*** THE DATA Section Begins ***
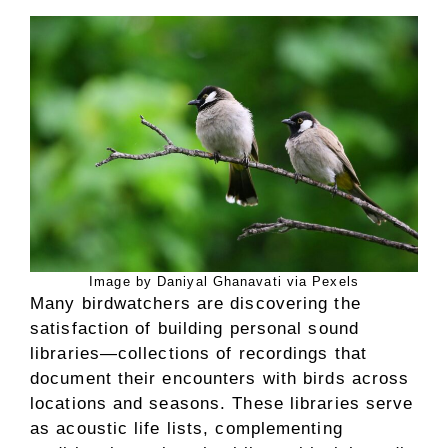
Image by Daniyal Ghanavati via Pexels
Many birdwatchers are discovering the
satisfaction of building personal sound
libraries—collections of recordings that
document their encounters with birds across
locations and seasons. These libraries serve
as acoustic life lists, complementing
*** THE DATA Section Ends ***
*** THE DATA Section Begins ***
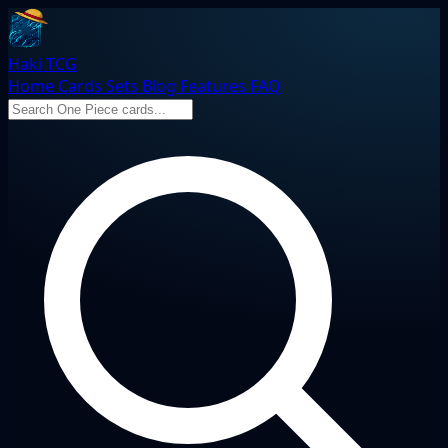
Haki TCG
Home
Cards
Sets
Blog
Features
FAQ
*** THE DATA Section Ends ***
EXERCISE PROMPT: Taking the lines above, repeat exactly those from the line that contains "satisfaction of building personal sound" through the line that contains "as acoustic life lists, complementing", and both of those lines as well. Include nothing else.

EXERCISE SOLUTION:
satisfaction of building personal sound
libraries—collections of recordings that
document their encounters with birds across
locations and seasons. These libraries serve
as acoustic life lists, complementing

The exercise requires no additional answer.